[Source data]

▶

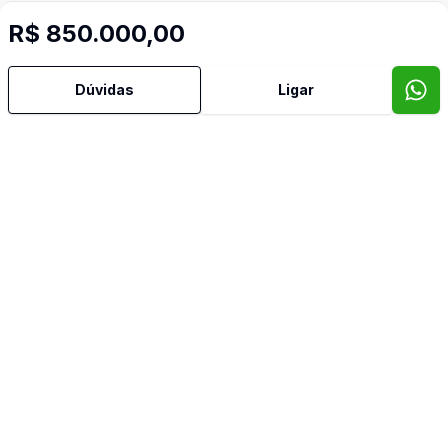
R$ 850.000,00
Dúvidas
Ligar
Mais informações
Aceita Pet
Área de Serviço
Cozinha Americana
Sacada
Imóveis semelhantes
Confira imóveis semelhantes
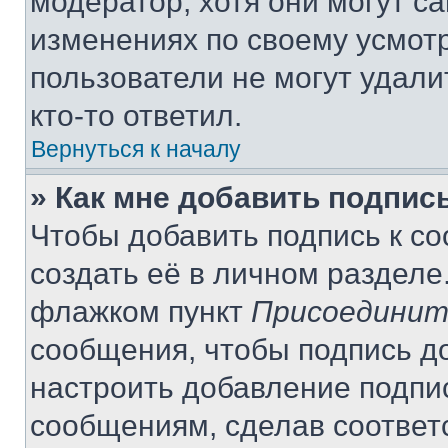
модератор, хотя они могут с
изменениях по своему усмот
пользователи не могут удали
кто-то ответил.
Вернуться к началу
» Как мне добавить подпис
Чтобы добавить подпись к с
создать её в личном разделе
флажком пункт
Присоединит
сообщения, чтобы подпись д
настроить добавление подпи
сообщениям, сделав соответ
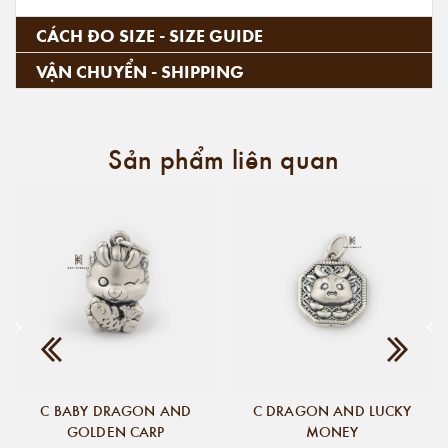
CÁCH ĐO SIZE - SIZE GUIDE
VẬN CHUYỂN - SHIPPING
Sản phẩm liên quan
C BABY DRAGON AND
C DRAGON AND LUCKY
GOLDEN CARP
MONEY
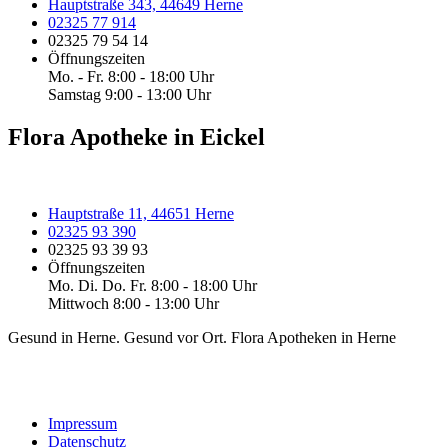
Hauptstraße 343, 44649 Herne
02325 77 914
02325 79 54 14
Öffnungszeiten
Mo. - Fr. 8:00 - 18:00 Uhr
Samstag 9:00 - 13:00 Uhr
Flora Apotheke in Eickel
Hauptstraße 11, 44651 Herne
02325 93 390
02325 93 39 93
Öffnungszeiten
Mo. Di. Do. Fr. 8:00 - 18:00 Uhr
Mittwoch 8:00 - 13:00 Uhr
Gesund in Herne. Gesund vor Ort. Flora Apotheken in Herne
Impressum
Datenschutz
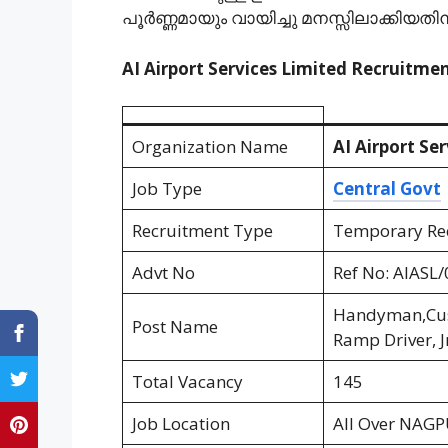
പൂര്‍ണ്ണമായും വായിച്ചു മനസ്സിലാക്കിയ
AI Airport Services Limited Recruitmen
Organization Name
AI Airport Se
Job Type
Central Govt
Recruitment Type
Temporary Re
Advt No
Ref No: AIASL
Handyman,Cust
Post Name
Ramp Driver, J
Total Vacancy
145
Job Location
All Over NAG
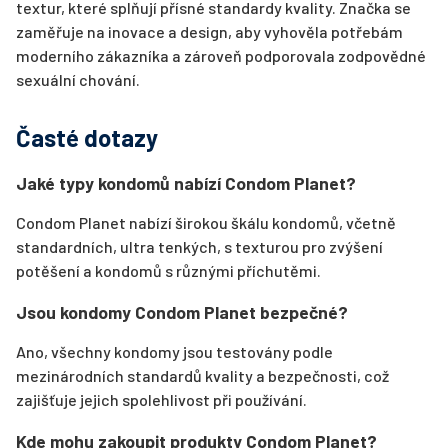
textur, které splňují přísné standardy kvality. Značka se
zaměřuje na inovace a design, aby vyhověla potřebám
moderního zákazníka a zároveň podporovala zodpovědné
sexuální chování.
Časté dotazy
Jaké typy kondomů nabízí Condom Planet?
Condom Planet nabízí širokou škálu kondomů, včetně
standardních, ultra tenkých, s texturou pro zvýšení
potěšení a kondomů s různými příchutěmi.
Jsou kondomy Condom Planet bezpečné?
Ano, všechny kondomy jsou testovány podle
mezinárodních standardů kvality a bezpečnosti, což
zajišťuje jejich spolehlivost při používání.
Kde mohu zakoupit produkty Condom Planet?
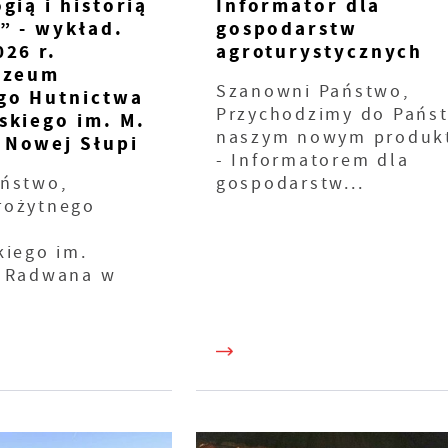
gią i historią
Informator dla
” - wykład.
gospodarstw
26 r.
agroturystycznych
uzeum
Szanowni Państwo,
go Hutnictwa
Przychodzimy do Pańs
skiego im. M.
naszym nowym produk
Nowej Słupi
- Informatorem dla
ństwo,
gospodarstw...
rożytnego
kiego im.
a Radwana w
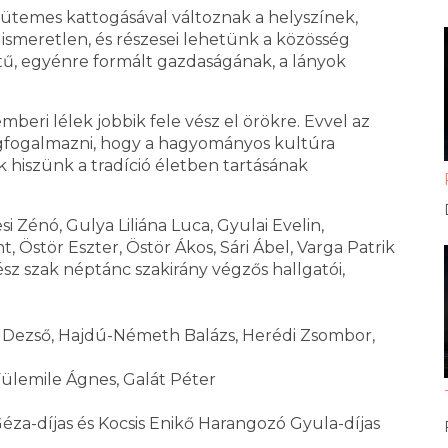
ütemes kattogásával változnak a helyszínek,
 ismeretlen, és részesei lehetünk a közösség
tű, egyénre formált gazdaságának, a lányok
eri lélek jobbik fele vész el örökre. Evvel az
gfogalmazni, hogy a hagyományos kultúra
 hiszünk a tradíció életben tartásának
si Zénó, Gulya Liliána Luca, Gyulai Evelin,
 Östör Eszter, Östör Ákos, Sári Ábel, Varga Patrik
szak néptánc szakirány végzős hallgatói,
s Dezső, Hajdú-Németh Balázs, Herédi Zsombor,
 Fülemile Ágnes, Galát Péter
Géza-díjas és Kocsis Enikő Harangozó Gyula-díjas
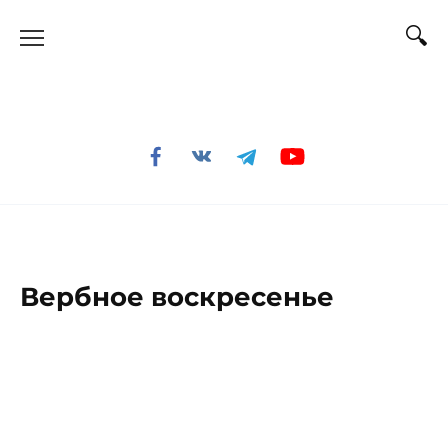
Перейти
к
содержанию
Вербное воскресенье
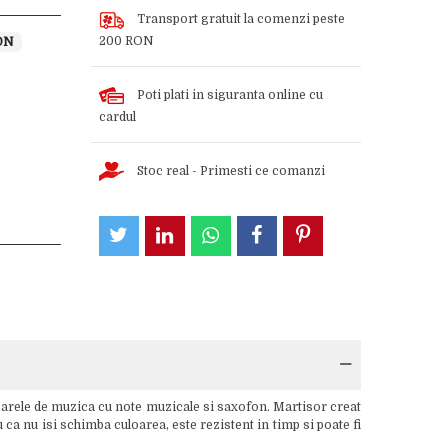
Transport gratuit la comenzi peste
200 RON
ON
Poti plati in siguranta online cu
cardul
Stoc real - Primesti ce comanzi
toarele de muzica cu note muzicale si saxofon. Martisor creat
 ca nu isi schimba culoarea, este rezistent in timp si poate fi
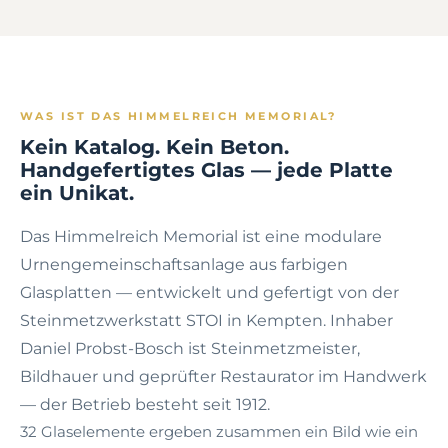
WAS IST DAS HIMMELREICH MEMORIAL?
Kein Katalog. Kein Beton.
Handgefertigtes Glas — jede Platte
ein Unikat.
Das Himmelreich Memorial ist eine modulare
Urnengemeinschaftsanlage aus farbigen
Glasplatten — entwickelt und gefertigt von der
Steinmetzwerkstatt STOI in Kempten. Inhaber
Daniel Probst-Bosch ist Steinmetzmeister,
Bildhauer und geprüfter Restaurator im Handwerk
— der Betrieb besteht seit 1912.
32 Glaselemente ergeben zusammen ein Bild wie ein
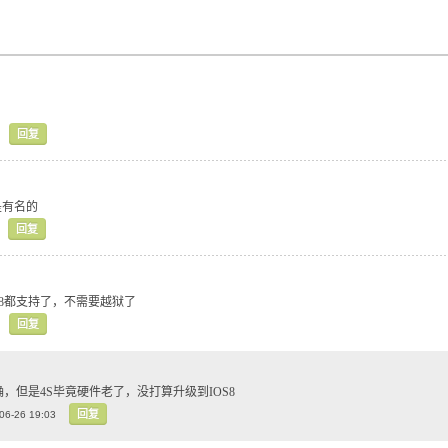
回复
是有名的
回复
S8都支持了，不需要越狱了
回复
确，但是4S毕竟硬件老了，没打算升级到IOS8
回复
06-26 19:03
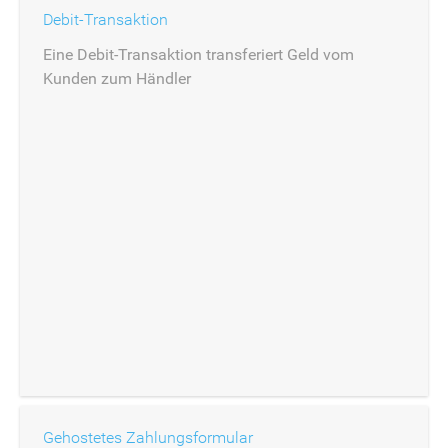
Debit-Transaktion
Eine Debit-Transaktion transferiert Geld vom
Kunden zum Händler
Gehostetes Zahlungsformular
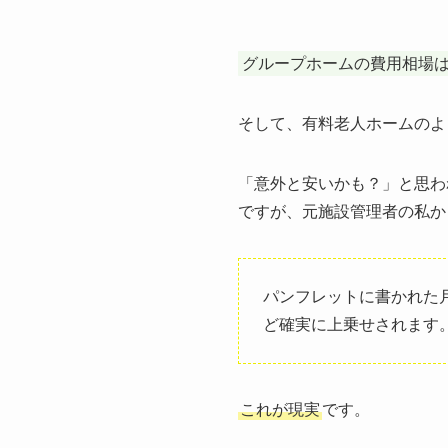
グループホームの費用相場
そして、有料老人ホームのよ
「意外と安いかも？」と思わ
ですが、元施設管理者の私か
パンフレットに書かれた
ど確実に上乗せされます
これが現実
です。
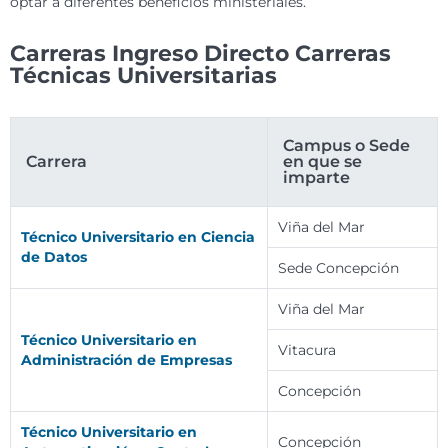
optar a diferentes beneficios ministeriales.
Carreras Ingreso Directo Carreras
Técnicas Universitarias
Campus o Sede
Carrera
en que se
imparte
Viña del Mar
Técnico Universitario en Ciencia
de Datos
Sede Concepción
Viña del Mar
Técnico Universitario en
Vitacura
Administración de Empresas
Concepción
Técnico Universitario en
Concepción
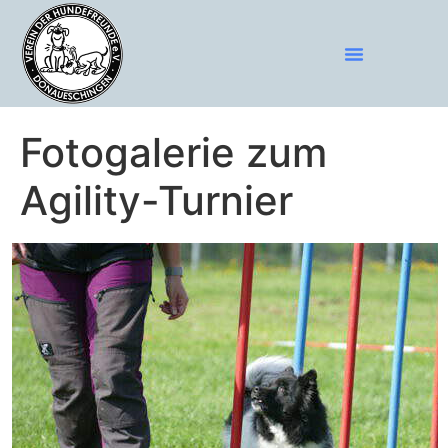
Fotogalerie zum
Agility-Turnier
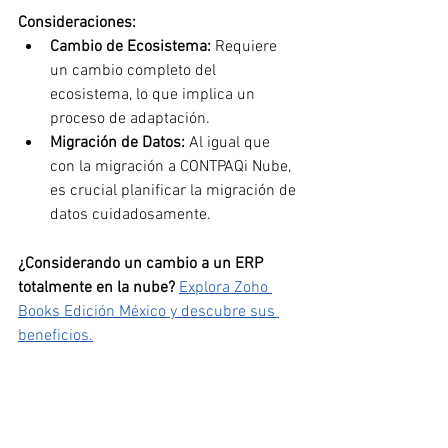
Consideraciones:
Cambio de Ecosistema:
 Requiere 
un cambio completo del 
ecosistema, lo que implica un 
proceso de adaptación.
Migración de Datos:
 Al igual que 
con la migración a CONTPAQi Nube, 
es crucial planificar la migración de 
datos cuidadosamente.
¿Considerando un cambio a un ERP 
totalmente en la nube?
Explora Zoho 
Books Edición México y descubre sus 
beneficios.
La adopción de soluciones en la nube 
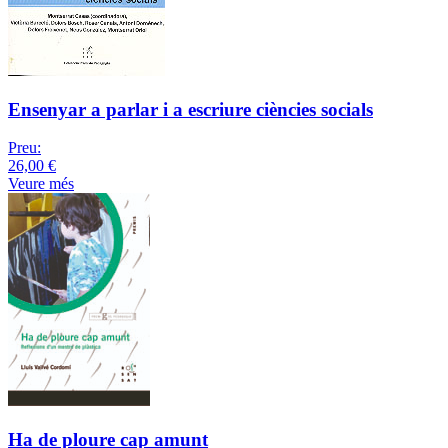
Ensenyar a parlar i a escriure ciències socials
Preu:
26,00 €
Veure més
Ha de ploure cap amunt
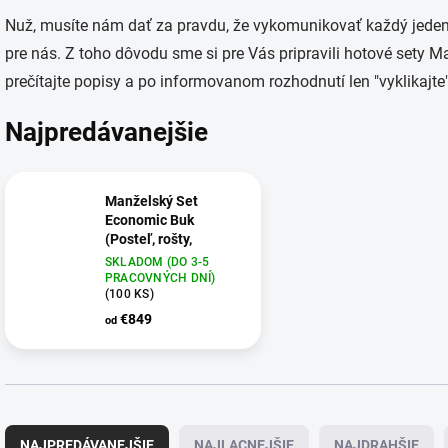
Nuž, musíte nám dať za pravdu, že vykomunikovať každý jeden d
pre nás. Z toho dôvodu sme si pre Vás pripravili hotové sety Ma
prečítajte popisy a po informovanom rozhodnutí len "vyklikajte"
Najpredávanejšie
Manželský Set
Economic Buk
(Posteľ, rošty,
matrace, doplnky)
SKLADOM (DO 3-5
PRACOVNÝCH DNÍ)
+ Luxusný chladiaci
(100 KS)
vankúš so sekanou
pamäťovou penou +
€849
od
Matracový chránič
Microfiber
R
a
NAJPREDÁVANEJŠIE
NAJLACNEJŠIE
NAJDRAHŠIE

◀

Work out how many lines in the entries contain "kondomy" and give that number alone.

2